The last few years have been without doubt some of the most challenging in India’s aviation history. Over-capacity, high input costs, intense competition and a negative policy and regulatory environment conspired to threaten the viability of virtually the entire aviation value chain. India’s airlines alone have lost more than USD10 billion combined since FY2009. Airline debt stands at around USD11.3 billion, rising to close to USD14 billion if liabilities to vendors are included. At an industry level airline debt is now equivalent to more than 100% of airline revenue.

In FY2015 traffic increased and losses declined but this was largely a function of lower fuel prices. There was little else which happened that contributed to the improved performance. Looking ahead to the remainder of FY2016, the positive external factors are that fuel prices are expected to stay close to current levels while India’s economic outlook is improving. Robust traffic growth is expected to continue, and with modest capacity expansion, Indian carrier financials should see further improvement.

The greatest risk to recovery and profitability – other than an increase in fuel prices – is a failure to maintain pricing discipline. In 1Q2016 airlines have already been seen to visibly compromise yields in order to generate cash.

If India is to achieve a genuine, transformational step-change and claim its rightful place as one of the world’s leading aviation markets, the onus in the coming year will be on the government to establish a clear vision and roadmap for the sector, supported by an enabling policy and regulatory framework.

This is a short extract from CAPA's comprehensive 300-page India Aviation Outlook Report FY2016, to be released on 31-Jul-2015. The Outlook includes CAPA's projections for traffic, capacity, yields and earnings and presents fleet induction plans, detailed operating and financial analysis and risk assessments of each Indian airline. The report also outlines domestic and international strategies, including expected developments on bilateral policy, codeshares and partnerships. Please contact Binit Somaia on bs@centreforaviation.com to order your copy.

The new government has been disappointing for the aviation industry, but institutional integrity has been restored

Since 2008 the Indian government has failed to set a clear vision and direction for the aviation industry. Aside from the decision to allow foreign airline investment in Indian carriers in 2012, there have been no game-changing initiatives designed to address the structural issues facing the industry.

The aviation sector was therefore eagerly looking forward to the prospect of transformational reforms following the election of a new government in May-2014 which came to power with a single-party parliamentary majority and a mandate for growth and change.

It was expected that the administration would quickly seek to address some of the key policy and fiscal distortions, strengthen institutions and kick-start stalled airport infrastructure projects.

But progress on fundamental issues over the last year has been very disappointing. This has been a year of inaction across multiple critical issues such as a new civil aviation policy; institutional strengthening; developing a strategic direction for Air India and the Airports Authority of India; reducing sales tax on fuel; removing the 5 year/20 aircraft rule for international services; airport infrastructure.

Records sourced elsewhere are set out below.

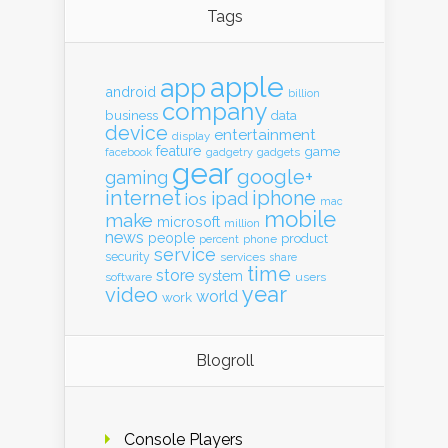
Tags
apple
app
android
billion
company
business
data
device
entertainment
display
feature
game
gadgets
facebook
gadgetry
gear
google+
gaming
internet
iphone
ipad
ios
mac
mobile
make
microsoft
million
news
people
product
percent
phone
service
security
services
share
time
store
system
software
users
year
video
world
work
Blogroll
Console Players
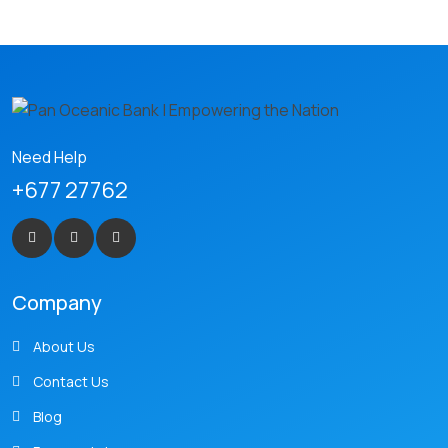
Need Help
+677 27762
Company
About Us
Contact Us
Blog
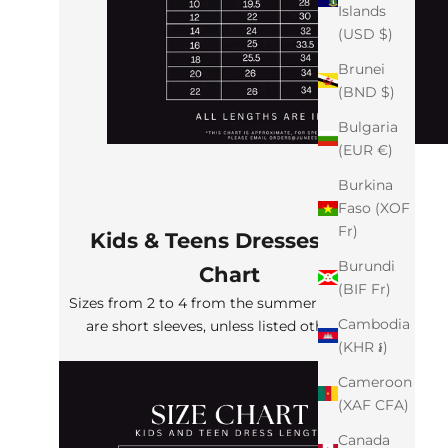
Islands
(USD $)
Brunei
(BND $)
Bulgaria
(EUR €)
Burkina
Faso (XOF
Fr)
Kids & Teens Dresses Size
Burundi
Chart
(BIF Fr)
Sizes from 2 to 4 from the summer collection
Cambodia
are short sleeves, unless listed otherwise
(KHR ៛)
Cameroon
(XAF CFA)
Canada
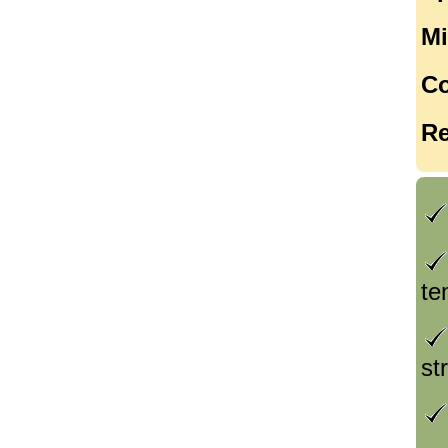
Mi
Co
Re
te
st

The critical role that aviation can play in ensuring economic competitiveness and generating employment by facilitating business, trade and tourism has not yet been recognised, despite the unprecedented emphasis which this administration places on tourism as a priority sector.

However, the one area in which there has been some positive development is the demonstrated commitment to restoring institutional integrity to the Ministry’s engagement with the industry. This is an achievement that should not be underestimated.

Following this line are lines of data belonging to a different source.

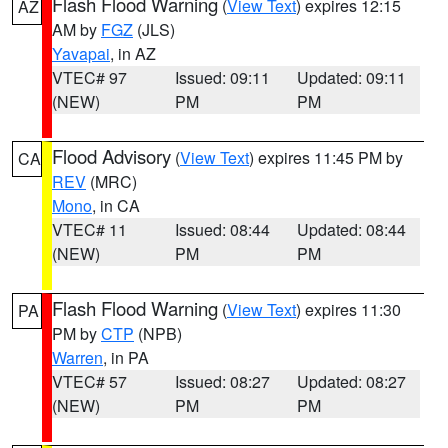
Flash Flood Warning
(
View Text
) expires 12:15
AZ
AM by
FGZ
(JLS)
Yavapai
, in AZ
VTEC# 97
Issued: 09:11
Updated: 09:11
(NEW)
PM
PM
Flood Advisory
(
View Text
) expires 11:45 PM by
CA
REV
(MRC)
Mono
, in CA
VTEC# 11
Issued: 08:44
Updated: 08:44
(NEW)
PM
PM
Flash Flood Warning
(
View Text
) expires 11:30
PA
PM by
CTP
(NPB)
Warren
, in PA
VTEC# 57
Issued: 08:27
Updated: 08:27
(NEW)
PM
PM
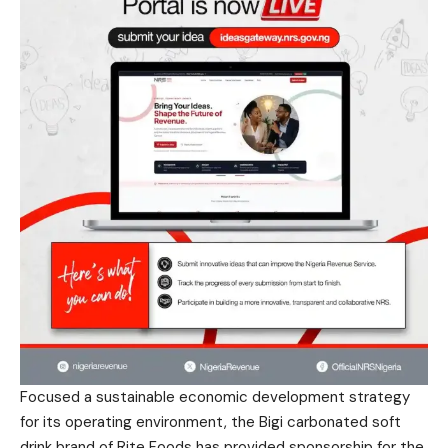
Focused a sustainable economic development strategy
for its operating environment, the Bigi carbonated soft
drink brand of Rite Foods has provided sponsorship for the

Trust and integrity between the government and stakeholders is essential if transformational outcomes are to be achieved and if capital is to be attracted to the sector, and on this front there has been good progress. This at least provides a foundation for what will hopefully be a more active and decisive second year of the government. The administration appears to have the intent and the willingness to deliver on reforms but needs to translate this into action.

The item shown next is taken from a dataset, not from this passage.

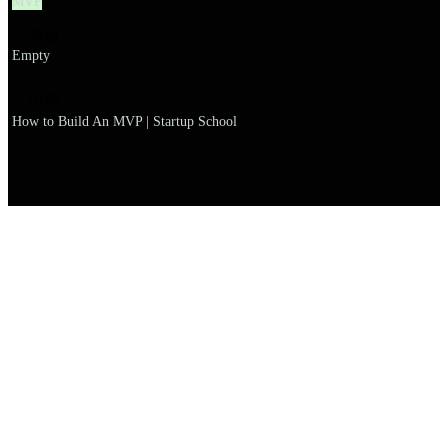
MVP
설명
Empty
이름
How to Build An MVP | Startup School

DGCA reforms and institutional strengthening are critical but do not appear to be a priority

India’s aviation regulator, the Directorate General of Civil Aviation (DGCA) remains weak in terms of skills and resources. The task of reforming the DGCA to support the needs of a fast growing aviation sector has been neglected since 2004.

Internal targets for resourcing – which are far from being met - are based on requirements that were defined several years ago and have since been superseded by market growth. Indian carriers are adding 12-15 million passengers per annum, a number that is only expected to increase over time. If the sector is going to expand safely then the DGCA must start building for the future and not for the past.

An independent Civil Aviation Authority, professionally managed, funded by stakeholders and free from government interference is essential. But plans for its establishment have stalled. In the meantime civil servants rather than specialist professionals continue to be appointed to the position of Director-General, which does not serve the agency well given the technical scope of its purview.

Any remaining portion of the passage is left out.